Saturday, 6 August 2011

The Weekly Round-up w/e 07/08/11


Time to sit back, relax and soak up the delights gathered for you by the us good folk at Birmingham Skeptics. Yes, it’s time for the weekly roundup and once more we’ve herded the good and bad into one easily digestible post for your discerning skeptical consumer.

To kick us off the excellent Heather Doran @hapsci tackles a summery story and takes on one of those science sounding reports that we are all too familiar with in the media. You know the type I mean. “This or that seemingly random object has been found to have this or that seemingly random effect.” There’s no end to them. Well Heather has a go at setting the record straight over on her blog with Wine and Grapes Will NOT Prevent Sunburn.

We had to include the next story for a number of reasons. One is that it involves particle physics which featured in our last Podcast. The next is that it was written by David Gregory the BBC Midlands Science correspondent and one of our previous speakers. Thirdly it involves scientists from Warwick and it’s always nice to see local people at the cutting edge. Read and enjoy a brief post about some lovely neutrino events.
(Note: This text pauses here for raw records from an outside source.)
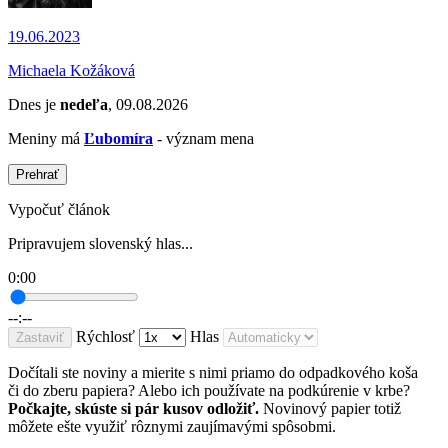
19.06.2023
Michaela Kožáková
Dnes je
nedeľa
, 09.08.2026
Meniny má
Ľubomíra
- význam mena
Prehrať
Vypočuť článok
Pripravujem slovenský hlas...
0:00
--:--
Rýchlosť
Hlas
Zastaviť
Dočítali ste noviny a mierite s nimi priamo do odpadkového koša
či do zberu papiera? Alebo ich používate na podkúrenie v krbe?
Počkajte, skúste si pár kusov odložiť.
Novinový papier totiž
môžete ešte využiť rôznymi zaujímavými spôsobmi.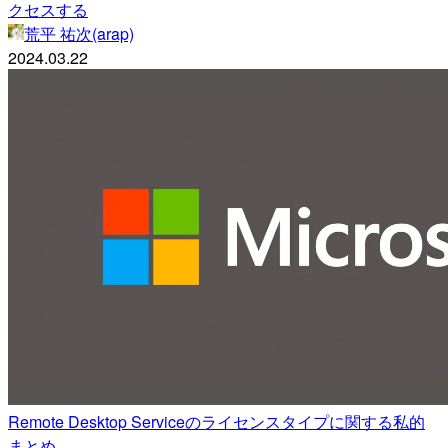
クセスする
荒平 祐次(arap)
2024.03.22
Remote Desktop Serviceのライセンスタイプに関する私的
まとめ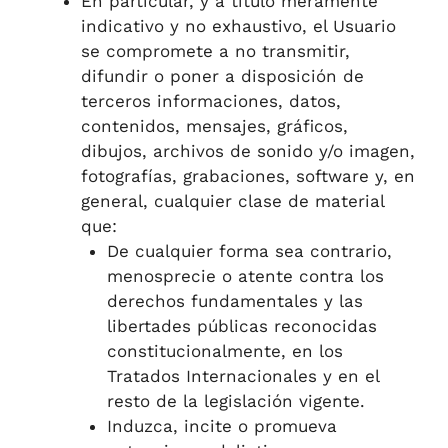
En particular, y a título meramente
indicativo y no exhaustivo, el Usuario
se compromete a no transmitir,
difundir o poner a disposición de
terceros informaciones, datos,
contenidos, mensajes, gráficos,
dibujos, archivos de sonido y/o imagen,
fotografías, grabaciones, software y, en
general, cualquier clase de material
que:
De cualquier forma sea contrario,
menosprecie o atente contra los
derechos fundamentales y las
libertades públicas reconocidas
constitucionalmente, en los
Tratados Internacionales y en el
resto de la legislación vigente.
Induzca, incite o promueva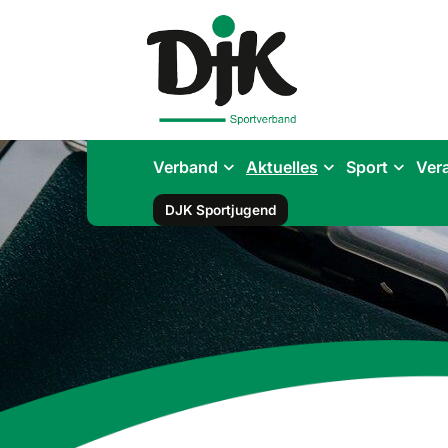
Verband
Aktuelles
Sport
Ver
DJK Sportjugend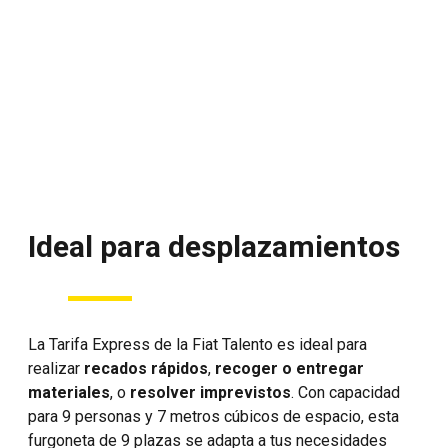
Ideal para desplazamientos
La Tarifa Express de la Fiat Talento es ideal para
realizar
recados rápidos
,
recoger o entregar
materiales
, o
resolver imprevistos
. Con capacidad
para 9 personas y 7 metros cúbicos de espacio, esta
furgoneta de 9 plazas se adapta a tus necesidades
The next post is longer but nonetheless fascinating and momentous. The UN is officially declaring a disease as eradicated for only the second time ever. The disease is one that affects cattle but when you look at the intricate way that cattle relate to humans throughout time and society this is no insignificant moment. The history of what has led up to this incredible situation is described beautifully in this piece by the New York Times.

If you got the link to this blog through Facebook then beware. Cover your children’s eyes lest they be corrupted and don your tinfoil beanie for fear your brain be sizzled by the ravages of the Internet. Heed well the warnings of Martin Robbins as,  with tongue firmly planted within cheek, he warns that Facebook will destroy your children’s brains.

Here are two articles of interest that relate to our very own fair city  Firstly there is this one on a research project at Good Hope Hospital involving... I can barely bring myself to type it, spiritual healing. Then hot on the heels of that the revelation that Birmingham Schools are shelling out on alternative therapies for the students.

Whether you love or fear chemicals will often depend upon whether you read the Daily Mail. The fact is they are all around us, and in fact they are us. Did you know it’s the International Year of Chemistry? Join us with Scientific American to celebrate some of the elements and molecules that make life what it is.

There are lies, damned lies, and statistics. This oft quoted mantra is in itself a case in point that you shouldn’t always take things at face value. I had this in my head as coming from Disraeli but a quick check on its origin shows that this is very possibly tosh. What isn’t tosh though is Ben Goldacre’s wonderful critique of the use and abuse of statistics in the media.

This final link caused me no end of trouble. If you’re not familiar with the cartoons of Abstruse Goose they are brilliantly geekily funny. My problem came in choosing one to put down on here. As an old DC Comics fan I picked this one, but feel free to hit Random and be transported to alternative dimensions of fun.

This weeks roundup was compiled by Patrick Redmond with considerable help from the other organisers.